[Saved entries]
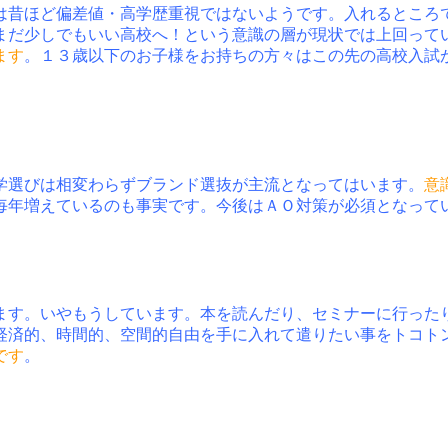
は昔ほど偏差値・高学歴重視ではないようです。入れるところ
まだ少しでもいい高校へ！という意識の層が現状では上回って
ます
。１３歳以下のお子様をお持ちの方々はこの先の高校入試
学選びは相変わらずブランド選抜が主流となってはいます。
意
も毎年増えているのも事実です。今後はＡＯ対策が必須となっ
ます。いやもうしています。本を読んだり、セミナーに行った
経済的、時間的、空間的自由を手に入れて遣りたい事をトコト
です
。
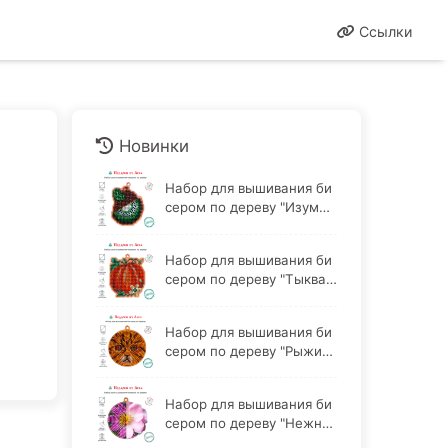
Ссылки
Новинки
Набор для вышивания би
сером по дереву "Изумру
дная ягода Киви"
Набор для вышивания би
сером по дереву "Тыква
Красная баронесса"
Набор для вышивания би
сером по дереву "Рыжий
кот"
Набор для вышивания би
сером по дереву "Нежны
й шиповник"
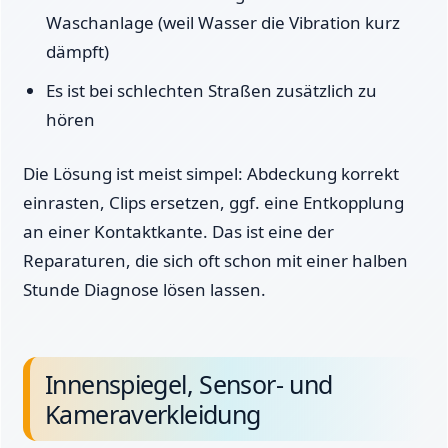
Waschanlage (weil Wasser die Vibration kurz
dämpft)
Es ist bei schlechten Straßen zusätzlich zu
hören
Die Lösung ist meist simpel: Abdeckung korrekt
einrasten, Clips ersetzen, ggf. eine Entkopplung
an einer Kontaktkante. Das ist eine der
Reparaturen, die sich oft schon mit einer halben
Stunde Diagnose lösen lassen.
Innenspiegel, Sensor- und
Kameraverkleidung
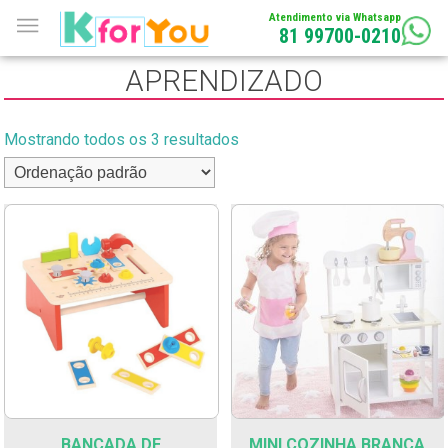
Atendimento via Whatsapp
81 99700-0210
APRENDIZADO
Mostrando todos os 3 resultados
BANCADA DE
MINI COZINHA BRANCA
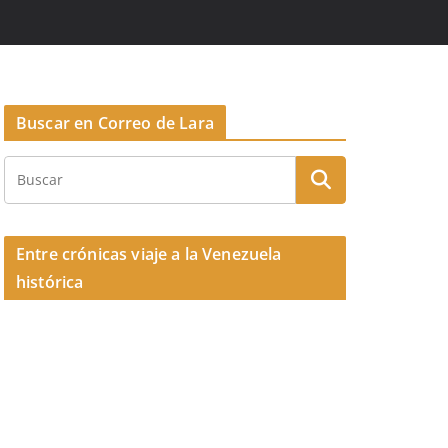
Buscar en Correo de Lara
Entre crónicas viaje a la Venezuela
histórica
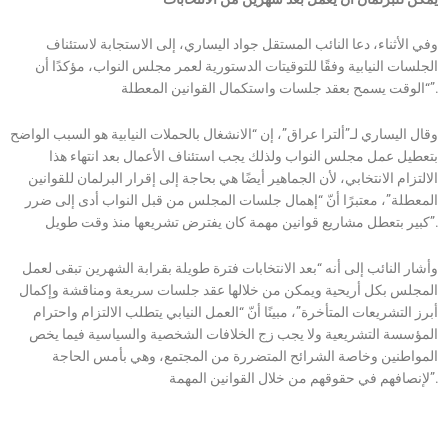
وفي الأثناء، دعا النائب المستقل جواد اليساري، إلى الاستجابة لاستئناف
الجلسات النيابية وفقًا للتوقيتات الدستورية لعمر مجلس النواب، مؤكدًا أن
“الوقت يسمح بعقد جلسات واستكمال القوانين المعطلة”.
وقال اليساري لـ”ألترا عراق”، إن “الانشغال بالحملات النيابية هو السبب الواضح
بتعطيل عمل مجلس النواب ولذلك يجب استئناف الأعمال بعد انتهاء هذا
الالتزام الانتخابي، لأن الجماهير أيضًا هي بحاجة إلى إقرار البرلمان للقوانين
المعطلة”، معتبرًا أنّ “إهمال جلسات المجلس من قبل النواب أدى إلى ضرر
كبير بتعطل مشاريع قوانين مهمة كان يفترض تشريعها منذ وقت طويل”.
وأشار النائب إلى أنه “بعد الانتخابات فترة طويلة بقرابة الشهرين تبقى لعمل
المجلس بكل أريحية ويمكن من خلالها عقد جلسات سريعة ومناقشة وإكمال
أبرز التشريعات المتأخرة”، مبينًا أنّ “العمل النيابي يتطلب الالتزام واحترام
المؤسسة التشريعية ولا يجب زج الخلافات الشخصية والسياسية فيما يخص
المواطنين وخاصة الشرائح المتضررة من المجتمع، وهي بأمس الحاجة
لإنصافهم في حقوقهم من خلال القوانين المهمة”.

# TASK TO CARRY OUT
Output each record above exactly as written. Skip any pictures.

# PROBLEM SOLUTION
は昔ほど偏差値・高学歴重視ではないようです。入れるところ
まだ少しでもいい高校へ！という意識の層が現状では上回って
ます
。１３歳以下のお子様をお持ちの方々はこの先の高校入試
学選びは相変わらずブランド選抜が主流となってはいます。
意
も毎年増えているのも事実です。今後はＡＯ対策が必須となっ
ます。いやもうしています。本を読んだり、セミナーに行った
経済的、時間的、空間的自由を手に入れて遣りたい事をトコト
です
。
Ссылки
Новинки
Набор для вышивания би
сером по дереву "Изумру
дная ягода Киви"
Набор для вышивания би
сером по дереву "Тыква
Красная баронесса"
Набор для вышивания би
сером по дереву "Рыжий
кот"
Набор для вышивания би
сером по дереву "Нежны
й шиповник"
Waschanlage (weil Wasser die Vibration kurz
dämpft)
Es ist bei schlechten Straßen zusätzlich zu
hören
Die Lösung ist meist simpel: Abdeckung korrekt
einrasten, Clips ersetzen, ggf. eine Entkopplung
an einer Kontaktkante. Das ist eine der
Reparaturen, die sich oft schon mit einer halben
Stunde Diagnose lösen lassen.
Innenspiegel, Sensor- und
Kameraverkleidung
Atendimento via Whatsapp
81 99700-0210
APRENDIZADO
Mostrando todos os 3 resultados
BANCADA DE
MINI COZINHA BRANCA
Buscar en Correo de Lara
Entre crónicas viaje a la Venezuela
histórica
وفي الأثناء، دعا النائب المستقل جواد اليساري، إلى الاستجابة لاستئناف
الجلسات النيابية وفقًا للتوقيتات الدستورية لعمر مجلس النواب، مؤكدًا أن
“الوقت يسمح بعقد جلسات واستكمال القوانين المعطلة”.
وقال اليساري لـ”ألترا عراق”، إن “الانشغال بالحملات النيابية هو السبب الواضح
بتعطيل عمل مجلس النواب ولذلك يجب استئناف الأعمال بعد انتهاء هذا
الالتزام الانتخابي، لأن الجماهير أيضًا هي بحاجة إلى إقرار البرلمان للقوانين
المعطلة”، معتبرًا أنّ “إهمال جلسات المجلس من قبل النواب أدى إلى ضرر
كبير بتعطل مشاريع قوانين مهمة كان يفترض تشريعها منذ وقت طويل”.
وأشار النائب إلى أنه “بعد الانتخابات فترة طويلة بقرابة الشهرين تبقى لعمل
المجلس بكل أريحية ويمكن من خلالها عقد جلسات سريعة ومناقشة وإكمال
أبرز التشريعات المتأخرة”، مبينًا أنّ “العمل النيابي يتطلب الالتزام واحترام
المؤسسة التشريعية ولا يجب زج الخلافات الشخصية والسياسية فيما يخص
المواطنين وخاصة الشرائح المتضررة من المجتمع، وهي بأمس الحاجة
لإنصافهم في حقوقهم من خلال القوانين المهمة”.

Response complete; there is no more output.